Comme Matteo Berrettini, le deuxième favori de ce quart de tableau n’a jamais fait mieux qu’un huitième de finale à Wimbledon. Mais comme l’Italien aussi, Alexander Zverev a déjà obtenu des résultats encourageants sur herbe. Deux finales chez lui à Halle, en 2016 et 2017, après avoir battu des joueurs tels que Roger Federer, Roberto Bautista-Agut et Richard Gasquet. Cette année, il a échoué en Allemagne dès le deuxième tour, mais il est tombé contre un excellent Ugo Humbert, futur vainqueur du tournoi. Autre élément important, le 6ème joueur mondial vit actuellement une période faste : titre au Masters 1000 de Madrid, quart à Rome et demie à Roland Garros. Pour celui qui n’a été qu’à deux petits points de glaner son premier Grand Chelem lors de l’US Open 2020, c’est le moment de s’affirmer encore davantage et de se positionner en prétendant sérieux. Sur le papier, son jeu, puissant dans tous les compartiments, a de quoi faire des dégâts sur gazon. Reste au grand et longiligne allemand à savoir relever les balles basses sur une surface qui rebondit peu. En tout cas, ce n’est sans doute pas le modeste Tallon Griekspoor (N°124), sorti des qualifications, qui devrait lui poser des problèmes au premier tour.

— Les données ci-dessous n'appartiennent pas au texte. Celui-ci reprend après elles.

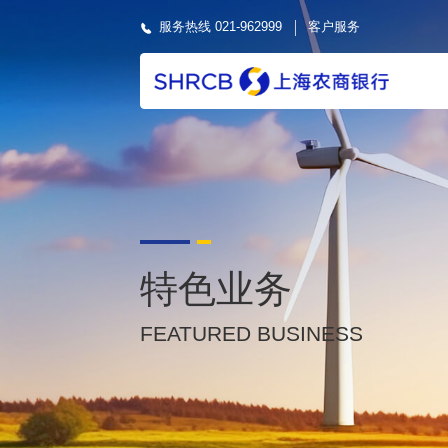
服务热线 021-962999
客户服务
特色业务
FEATURED BUSINESS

Derrière ces deux mastodontes, ils sont au moins trois à espérer percer le tableau. Trois ambitieux, qui ont chacun de solides arguments à faire valoir. Le premier d’entre eux est un Français. Vous l’avez reconnu, il s’agit d’Ugo Humbert, tout récent vainqueur du tournoi de Halle (ATP 500), l’autre grande épreuve de préparation à Wimbledon. Succéder au palmarès à Roger Federer, victorieux à dix reprises, ça pose son homme ! En Allemagne, le Messin a réalisé un merveilleux parcours, se débarrassant d’une flopée de bons joueurs de gazon, dont deux TOP 10 (Sam Querrey, Alexander Zverev, Sebastian Korda, Felix Auger-Aliassime et Andrey Rublev). Une respiration bienvenue après une mauvaise période sur terre. La surface verte correspond davantage aux qualités du tricolore, gaucher et qui aime prendre rapidement les échanges à son compte. Petit hic, son opposant au premier tour est un certain Nick Kyrgios. Bien sûr, Wimbledon marque le grand retour du fantasque australien sur le Tour, lui qui n’a plus joué depuis l’Open d’Australie en février, et qui n’a surtout disputé que 6 rencontres depuis presque un an et demi. Dit comme ça, on a du mal à penser que celui qui est redescendu au 61ème rang mondial va pouvoir aller loin dans le tournoi. Mais passer un, deux ou trois tours, connaissant son fighting spirit et son amour pour le gazon, tout est possible ! Voilà donc une entrée en lice extrêmement piégeuse pour Ugo Humbert, pour ne pas dire malheureuse. Toujours est-il que ce match constitue l’une des affiches les plus palpitantes du premier tour à Wimbledon, à la fois compte tenu de la qualité des deux acteurs, mais aussi en rapport avec le chef d’œuvre qu’ils nous avaient offert au deuxième tour lors du dernier Majeur australien, un match savoureux remporté en 5 manches et 3h25 par Kyrgios (5-7, 6-4, 3-6, 7-6, 6-4), alors que le Français avait obtenu deux balles pour conclure l’affaire. Préparez le pop-corn, il y a de la revanche dans l’air et ça devrait déménager !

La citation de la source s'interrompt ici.